2016-08-08 Thread Allen
>
> 1. Can anyone give me a description of what Tor is doing during the
> following stages of bootstrapping:
>

https://gitweb.torproject.org/torspec.git/tree/


> The reason I picked these stages of bootstrapping is because they’re the
> places where Tor is recognized and blocked by DPI equipment from Cyberoam.


It might just be blocking specific destination IP addresses, or it might be
recognizing unique properties of the TLS handshake implementation between
the user's Tor client and network's Tor relays.

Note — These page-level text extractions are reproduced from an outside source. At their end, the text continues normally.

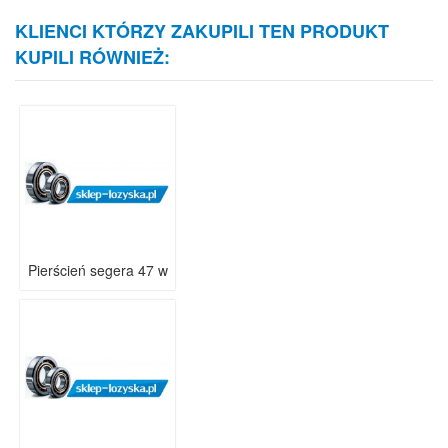
KLIENCI KTÓRZY ZAKUPILI TEN PRODUKT
KUPILI RÓWNIEŻ:
Pierścień segera 47 w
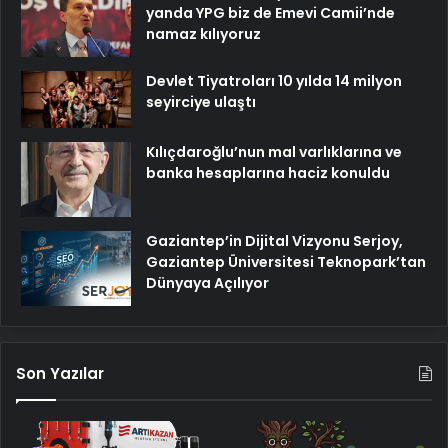
yanda YPG biz de Emevi Camii’nde
namaz kılıyoruz
Devlet Tiyatroları 10 yılda 14 milyon
seyirciye ulaştı
Kılıçdaroğlu’nun mal varlıklarına ve
banka hesaplarına haciz konuldu
Gaziantep’in Dijital Vizyonu Serjoy,
Gaziantep Üniversitesi Teknopark’tan
Dünyaya Açılıyor
Son Yazılar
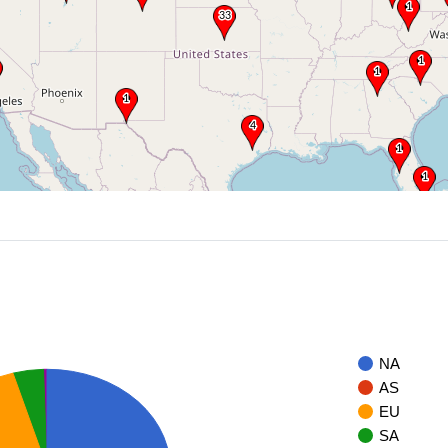
NA
AS
EU
SA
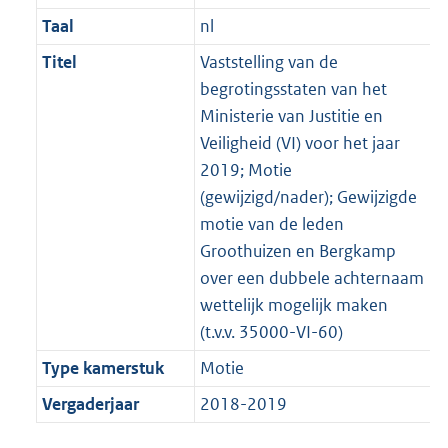
Taal
nl
Titel
Vaststelling van de
begrotingsstaten van het
Ministerie van Justitie en
Veiligheid (VI) voor het jaar
2019; Motie
(gewijzigd/nader); Gewijzigde
motie van de leden
Groothuizen en Bergkamp
over een dubbele achternaam
wettelijk mogelijk maken
(t.v.v. 35000-VI-60)
Type kamerstuk
Motie
Vergaderjaar
2018-2019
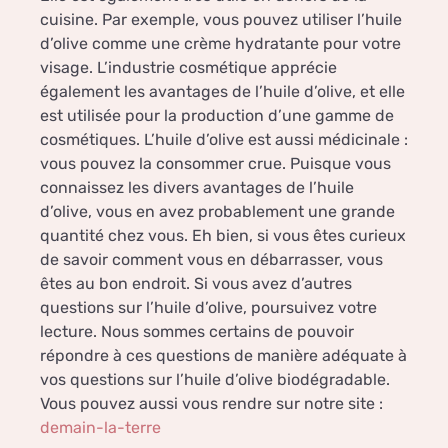
cuisine. Par exemple, vous pouvez utiliser l’huile
d’olive comme une crème hydratante pour votre
visage. L’industrie cosmétique apprécie
également les avantages de l’huile d’olive, et elle
est utilisée pour la production d’une gamme de
cosmétiques. L’huile d’olive est aussi médicinale :
vous pouvez la consommer crue. Puisque vous
connaissez les divers avantages de l’huile
d’olive, vous en avez probablement une grande
quantité chez vous. Eh bien, si vous êtes curieux
de savoir comment vous en débarrasser, vous
êtes au bon endroit. Si vous avez d’autres
questions sur l’huile d’olive, poursuivez votre
lecture. Nous sommes certains de pouvoir
répondre à ces questions de manière adéquate à
vos questions sur l’huile d’olive biodégradable.
Vous pouvez aussi vous rendre sur notre site :
demain-la-terre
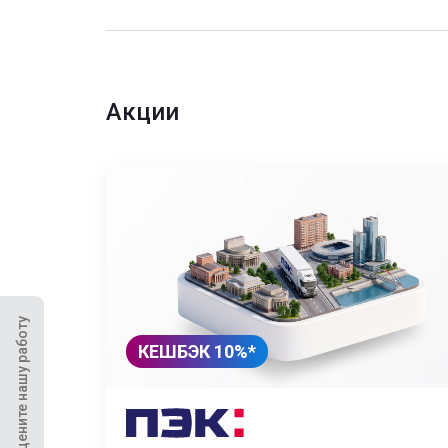
Акции
Оцените нашу работу
КЕШБЭК 10%*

https://tools.ietf.org/html/rfc5246


On Mon, Aug 8, 2016 at 3:01 PM, Justin  wrote:

> Hi,
> I’ve been interested in Tor censorship for a few years now, and had some
> questions.
> 1. Can anyone give me a description of what Tor is doing during the
> following stages of bootstrapping:
> A. 10% Finishing handshake with directory server.  What happens during the
> handshake and what makes it fingerprintable by a DPI box?
> B. 20% Asking for network status consensus.  Same questions as A.
> C. 45% Asking for relay descriptors.
> D. 85% Finishing handshake with first hop.
> E. 90% Establishing a Tor circuit.
> The reason I picked these stages of bootstrapping is because they’re the
> places where Tor is recognized and blocked by DPI equipment from Cyberoam.
> Keep in mind this is Vanilla Tor, no PT are used.
> Thanks very much,
> Justin.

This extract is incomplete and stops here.